Autism linked to Grandmother's smoking habits
by skyfogarty1265 on May 11, 2017 - 12:31pm
A study was performed on participants all born in the 90's. There were a total of 14,500 participants in the expirement done by The Univeristy of Bristol. The research found that if a girl's maternal grandmother had smoked during pregnancy, she was 67% more likely to display traits found in Autism like poor communication skills and repitive behavior. This disovery shows that if a female is exposed to cigarette smoke while still in the womb, it could affect the developg eggs. Since the expirement was carried out over many years on these specific children, other factors could be ruled out such as environmental and/or lifestyle. Professor Marcu Prembay stated " thered is DNA damage that is transmitted to the grandchildren or there is some adaptive response to the smoking that leaves the grandchild more vulnerable to ASD." Therefore, the affect of smoking is more powerful on the mother's child's offspring, then their own.
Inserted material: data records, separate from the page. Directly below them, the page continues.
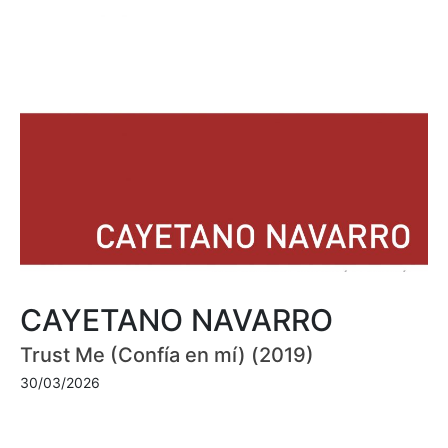
CAYETANO NAVARRO
Trust Me (Confía en mí) (2019)
30/03/2026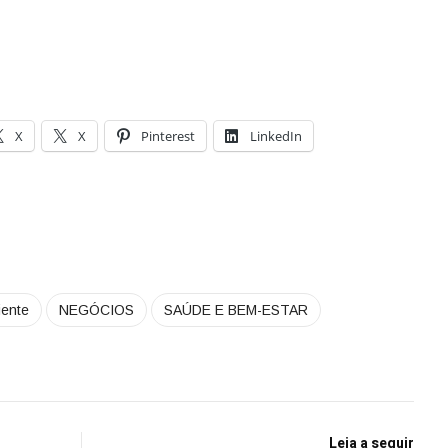
X
X
Pinterest
LinkedIn
iente
NEGÓCIOS
SAÚDE E BEM-ESTAR
Leia a seguir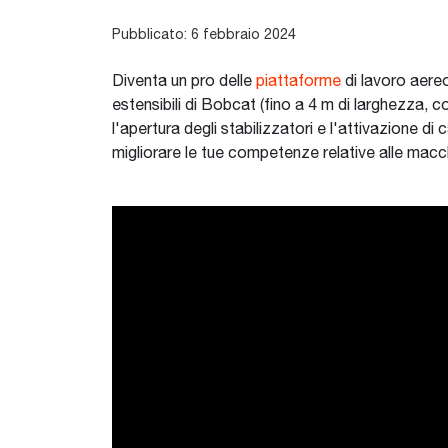
Pubblicato: 6 febbraio 2024
Diventa un pro delle
piattaforme
di lavoro aere
estensibili di Bobcat (fino a 4 m di larghezza,
l'apertura degli stabilizzatori e l'attivazione d
migliorare le tue competenze relative alle macc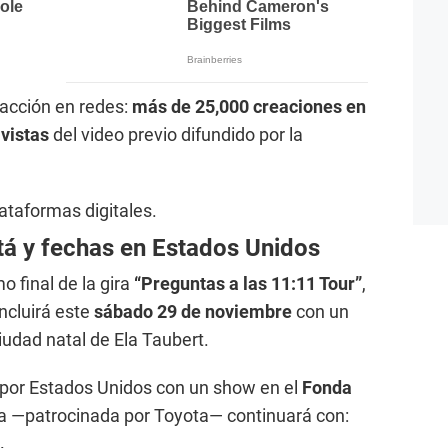
eacción en redes:
más de 25,000 creaciones en
vistas
del video previo difundido por la
lataformas digitales.
tá y fechas en Estados Unidos
o final de la gira
“Preguntas a las 11:11 Tour”
,
ncluirá este
sábado 29 de noviembre
con un
ciudad natal de Ela Taubert.
do por Estados Unidos con un show en el
Fonda
ra —patrocinada por Toyota— continuará con: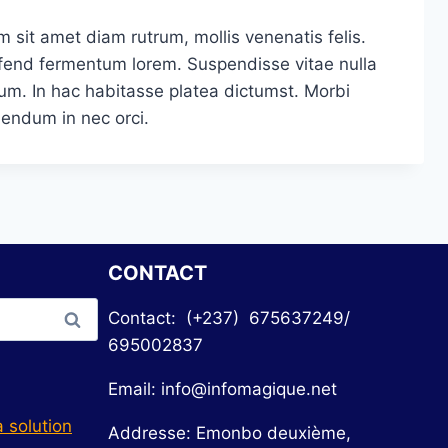
um sit amet diam rutrum, mollis venenatis felis.
leifend fermentum lorem. Suspendisse vitae nulla
um. In hac habitasse platea dictumst. Morbi
bendum in nec orci.
CONTACT
Contact: (+237) 675637249/
695002837
Email: info@infomagique.net
 solution
Addresse: Emonbo deuxième,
This is interesting because the results show the ability of a health concern to be passed down not only to offspring, but the next generation. This is relevant because while most people believe it to be wrong to smoke while being pregnant, some people still do it because it does not always have obvious effects on their children. From this study we can now know that it will make grandchildren more succeptable to having autism all to smoking. Alot of people would not think of this at the time because they do not have their grandchildren in mind at the time they are pregnant with the child of that future grandchild. Also interesing to me is, that with this new research, scientists were unable to conclude why it was differentiated between sexes. Perhaps it may be linked to the different growth patterns within male and female adolesence. Hopefully, research such as this will better recognise the effects of exposures during reproduction for multiple generations. This article can be found on ScienceDaily.com.
University of Bristol. "Diagnosed autism linked to maternal grandmother's smoking in pregnancy." ScienceDaily, 27 April 2017.